Decepcionados, eles me observaram ir até a mesa das meninas, que me viram a metros de distância.

— Oi! — sorri, olhando um pouco para cada uma. — Será que vocês podem emprestar essa bola para a gente? Sabe, se não estiverem usando... Eu e meus amigos estávamos querendo jogar vôlei.

— Você tem um sotaque engraçado — uma delas comentou, sorrindo, e a outra lhe deu uma cotovelada. — Que é, Jéssica?

— Intercâmbio, Estados Unidos — falei, sem muitos detalhes. — Então... Posso usar a bola?

— Podemos jogar com vocês? — a outra menina, Jéssica, pediu.

— Érrr... Claro — sorri mais. — Vamos lá, eu apresento vocês.

— E... Você é gringo mesmo? — a primeira disse, desconfiada. — Não está, tipo, fingindo que nem todo mundo por causa da Copa?

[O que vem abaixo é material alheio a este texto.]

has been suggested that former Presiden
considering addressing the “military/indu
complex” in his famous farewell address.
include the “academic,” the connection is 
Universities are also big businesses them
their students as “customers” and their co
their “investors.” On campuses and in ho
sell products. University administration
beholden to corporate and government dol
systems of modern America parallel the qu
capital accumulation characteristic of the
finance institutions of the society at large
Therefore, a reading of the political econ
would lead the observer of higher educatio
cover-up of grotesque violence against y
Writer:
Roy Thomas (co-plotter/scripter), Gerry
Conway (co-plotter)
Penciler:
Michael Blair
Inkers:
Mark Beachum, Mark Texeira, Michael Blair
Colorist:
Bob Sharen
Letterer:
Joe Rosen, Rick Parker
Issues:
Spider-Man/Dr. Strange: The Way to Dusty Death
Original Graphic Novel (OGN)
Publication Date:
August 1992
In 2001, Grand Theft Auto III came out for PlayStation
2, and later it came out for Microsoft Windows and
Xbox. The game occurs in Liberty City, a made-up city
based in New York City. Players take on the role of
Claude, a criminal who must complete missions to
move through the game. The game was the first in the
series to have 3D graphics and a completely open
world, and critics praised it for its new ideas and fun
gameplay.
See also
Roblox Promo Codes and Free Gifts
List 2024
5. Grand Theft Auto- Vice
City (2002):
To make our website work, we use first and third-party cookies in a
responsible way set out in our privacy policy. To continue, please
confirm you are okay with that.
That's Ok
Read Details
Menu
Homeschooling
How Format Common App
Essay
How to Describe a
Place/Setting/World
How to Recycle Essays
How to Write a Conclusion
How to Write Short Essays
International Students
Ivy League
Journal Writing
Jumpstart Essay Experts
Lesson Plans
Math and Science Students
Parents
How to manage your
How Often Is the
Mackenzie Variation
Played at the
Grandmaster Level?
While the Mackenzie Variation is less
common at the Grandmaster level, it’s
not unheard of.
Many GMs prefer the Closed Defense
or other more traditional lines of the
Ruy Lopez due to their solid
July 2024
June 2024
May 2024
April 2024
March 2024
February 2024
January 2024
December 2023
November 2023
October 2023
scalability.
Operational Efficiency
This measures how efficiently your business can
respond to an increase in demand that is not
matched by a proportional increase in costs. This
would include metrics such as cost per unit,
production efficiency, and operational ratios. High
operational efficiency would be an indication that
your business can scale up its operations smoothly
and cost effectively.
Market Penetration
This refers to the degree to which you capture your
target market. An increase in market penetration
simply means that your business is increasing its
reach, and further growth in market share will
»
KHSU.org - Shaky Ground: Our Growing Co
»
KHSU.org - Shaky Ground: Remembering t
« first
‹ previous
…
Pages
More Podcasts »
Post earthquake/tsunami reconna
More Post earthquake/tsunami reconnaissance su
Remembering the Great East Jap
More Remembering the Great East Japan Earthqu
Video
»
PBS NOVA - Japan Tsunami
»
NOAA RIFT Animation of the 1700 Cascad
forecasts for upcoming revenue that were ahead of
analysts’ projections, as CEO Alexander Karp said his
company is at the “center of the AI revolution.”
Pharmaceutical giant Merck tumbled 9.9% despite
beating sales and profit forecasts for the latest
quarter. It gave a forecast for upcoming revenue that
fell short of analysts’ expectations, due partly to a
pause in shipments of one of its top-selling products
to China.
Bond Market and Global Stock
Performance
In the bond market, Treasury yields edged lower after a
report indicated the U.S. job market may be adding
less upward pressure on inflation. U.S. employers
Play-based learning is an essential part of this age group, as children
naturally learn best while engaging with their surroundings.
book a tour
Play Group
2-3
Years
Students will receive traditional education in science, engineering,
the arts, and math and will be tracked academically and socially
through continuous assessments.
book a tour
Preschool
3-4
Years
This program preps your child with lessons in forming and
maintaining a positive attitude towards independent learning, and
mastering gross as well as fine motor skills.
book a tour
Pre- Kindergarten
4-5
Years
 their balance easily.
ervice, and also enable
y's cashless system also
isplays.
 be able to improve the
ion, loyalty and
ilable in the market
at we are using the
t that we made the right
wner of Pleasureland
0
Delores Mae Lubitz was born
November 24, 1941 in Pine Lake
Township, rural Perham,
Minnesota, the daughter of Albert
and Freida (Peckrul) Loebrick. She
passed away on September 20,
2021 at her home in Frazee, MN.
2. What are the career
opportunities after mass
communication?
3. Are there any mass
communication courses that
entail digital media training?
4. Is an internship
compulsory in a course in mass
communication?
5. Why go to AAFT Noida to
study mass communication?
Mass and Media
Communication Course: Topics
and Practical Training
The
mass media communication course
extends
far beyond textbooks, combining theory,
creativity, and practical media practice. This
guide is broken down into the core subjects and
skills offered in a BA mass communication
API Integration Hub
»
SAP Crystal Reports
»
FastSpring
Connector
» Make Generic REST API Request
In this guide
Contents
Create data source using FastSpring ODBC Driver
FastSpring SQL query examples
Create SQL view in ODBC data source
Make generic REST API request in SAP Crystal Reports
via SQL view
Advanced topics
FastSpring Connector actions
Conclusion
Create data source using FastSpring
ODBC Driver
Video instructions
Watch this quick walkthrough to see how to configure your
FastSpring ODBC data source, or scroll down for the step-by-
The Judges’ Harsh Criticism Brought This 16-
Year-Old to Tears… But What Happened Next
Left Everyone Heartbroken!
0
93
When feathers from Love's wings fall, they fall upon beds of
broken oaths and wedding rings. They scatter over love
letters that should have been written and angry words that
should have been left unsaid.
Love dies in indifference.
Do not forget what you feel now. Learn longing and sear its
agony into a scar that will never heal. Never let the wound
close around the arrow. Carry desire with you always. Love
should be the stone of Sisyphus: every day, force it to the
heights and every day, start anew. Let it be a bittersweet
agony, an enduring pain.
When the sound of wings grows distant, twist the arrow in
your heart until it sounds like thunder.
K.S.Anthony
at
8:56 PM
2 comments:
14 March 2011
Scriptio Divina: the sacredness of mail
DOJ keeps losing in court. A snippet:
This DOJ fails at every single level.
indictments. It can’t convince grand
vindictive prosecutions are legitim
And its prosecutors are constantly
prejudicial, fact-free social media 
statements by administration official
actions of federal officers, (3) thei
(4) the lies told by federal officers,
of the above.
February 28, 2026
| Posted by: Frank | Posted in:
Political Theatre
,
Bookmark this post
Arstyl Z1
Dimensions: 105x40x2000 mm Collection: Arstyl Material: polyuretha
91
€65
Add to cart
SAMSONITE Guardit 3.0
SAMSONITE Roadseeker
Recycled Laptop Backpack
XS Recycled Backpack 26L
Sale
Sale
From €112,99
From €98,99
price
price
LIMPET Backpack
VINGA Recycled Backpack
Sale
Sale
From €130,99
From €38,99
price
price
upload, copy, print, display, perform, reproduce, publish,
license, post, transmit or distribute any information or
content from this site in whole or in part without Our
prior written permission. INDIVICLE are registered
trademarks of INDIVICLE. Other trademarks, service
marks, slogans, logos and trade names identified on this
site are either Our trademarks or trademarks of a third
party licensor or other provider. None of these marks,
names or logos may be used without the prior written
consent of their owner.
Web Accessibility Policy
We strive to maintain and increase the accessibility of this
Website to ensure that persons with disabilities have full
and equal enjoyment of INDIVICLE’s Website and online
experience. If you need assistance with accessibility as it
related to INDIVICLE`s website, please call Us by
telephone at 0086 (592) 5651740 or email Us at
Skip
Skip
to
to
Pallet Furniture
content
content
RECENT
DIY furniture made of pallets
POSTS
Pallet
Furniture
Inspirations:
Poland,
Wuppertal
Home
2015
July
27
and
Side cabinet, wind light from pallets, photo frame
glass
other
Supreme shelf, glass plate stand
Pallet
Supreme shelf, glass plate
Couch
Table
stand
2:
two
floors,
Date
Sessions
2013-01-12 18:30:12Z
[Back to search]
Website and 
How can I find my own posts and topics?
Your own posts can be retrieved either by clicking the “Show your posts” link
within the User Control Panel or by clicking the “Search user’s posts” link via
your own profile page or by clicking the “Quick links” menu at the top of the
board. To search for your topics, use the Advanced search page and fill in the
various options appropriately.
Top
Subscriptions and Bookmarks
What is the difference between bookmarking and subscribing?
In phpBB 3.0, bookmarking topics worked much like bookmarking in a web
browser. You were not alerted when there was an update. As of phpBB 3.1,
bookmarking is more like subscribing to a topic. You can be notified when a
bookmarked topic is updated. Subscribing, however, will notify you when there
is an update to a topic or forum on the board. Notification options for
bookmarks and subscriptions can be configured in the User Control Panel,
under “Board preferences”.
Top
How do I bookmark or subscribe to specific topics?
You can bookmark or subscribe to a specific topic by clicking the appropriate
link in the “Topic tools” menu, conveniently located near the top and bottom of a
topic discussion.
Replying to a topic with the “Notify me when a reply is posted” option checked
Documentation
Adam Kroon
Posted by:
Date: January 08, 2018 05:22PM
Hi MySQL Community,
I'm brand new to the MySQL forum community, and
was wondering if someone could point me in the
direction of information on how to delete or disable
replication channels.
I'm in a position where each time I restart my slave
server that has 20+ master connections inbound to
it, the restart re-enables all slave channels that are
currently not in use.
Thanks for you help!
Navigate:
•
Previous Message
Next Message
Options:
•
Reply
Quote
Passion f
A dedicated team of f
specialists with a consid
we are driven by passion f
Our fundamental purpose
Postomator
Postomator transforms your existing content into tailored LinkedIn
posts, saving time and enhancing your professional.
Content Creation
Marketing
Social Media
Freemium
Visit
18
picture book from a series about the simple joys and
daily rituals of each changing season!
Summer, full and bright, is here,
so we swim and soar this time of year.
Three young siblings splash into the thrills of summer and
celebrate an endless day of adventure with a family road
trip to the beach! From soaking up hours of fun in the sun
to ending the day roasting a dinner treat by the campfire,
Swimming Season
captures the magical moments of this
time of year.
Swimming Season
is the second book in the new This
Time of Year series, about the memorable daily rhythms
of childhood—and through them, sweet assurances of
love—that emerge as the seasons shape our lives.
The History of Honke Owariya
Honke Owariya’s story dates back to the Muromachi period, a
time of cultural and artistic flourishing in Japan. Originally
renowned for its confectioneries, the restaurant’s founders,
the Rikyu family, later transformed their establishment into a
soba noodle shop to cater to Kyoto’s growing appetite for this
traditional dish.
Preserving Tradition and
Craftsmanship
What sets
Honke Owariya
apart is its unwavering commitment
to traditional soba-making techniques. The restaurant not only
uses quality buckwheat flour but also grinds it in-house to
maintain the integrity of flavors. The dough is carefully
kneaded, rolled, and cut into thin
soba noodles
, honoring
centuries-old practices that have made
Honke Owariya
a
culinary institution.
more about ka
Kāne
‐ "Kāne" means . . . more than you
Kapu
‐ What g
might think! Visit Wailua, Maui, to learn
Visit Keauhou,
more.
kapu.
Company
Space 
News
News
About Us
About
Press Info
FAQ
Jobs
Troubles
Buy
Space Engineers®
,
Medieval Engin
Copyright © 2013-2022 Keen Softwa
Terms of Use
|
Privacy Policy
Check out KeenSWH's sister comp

Balancei a cabeça e tirei minha carteira de motorista do bolso.

—... Isso é tão legal!

— É... — aproximamo-nos do resto do grupo. — Então, elas vão jogar com a gente. Jéssica e...?

— Fernanda.

— Fernanda. Jéssica e Fernanda vão jogar com a gente.

A recepção foi positiva, exceto por Allison, que não estava muito no clima. Quando eles começaram a se dirigir à quadra de vôlei, ela resmungou:

— Ótimo, você trouxe suas próprias strippers para jogar — ela revirou os olhos, se referindo aos shorts curtos que as meninas usavam.

Coloquei um braço ao redor dela por costume, mas depois tirei.

— Era o único jeito de elas jogarem, não vou quebrar nosso acordo.

— Qual? O de não dar em cima de outras garotas perto de mim? Pode dar — ela apertou o passo. — Eu não ligo.

— É, estou vendo que não.

Ela bufou, mas não retrucou, pois havíamos chegado na quadra.

— Tá, então fica o Geymer para um lado e a Peruzzo para o outro e os times continuam certos — Marina decidiu. — Beleza?

— Ok — dei de ombros e fui para o meu lado da quadra.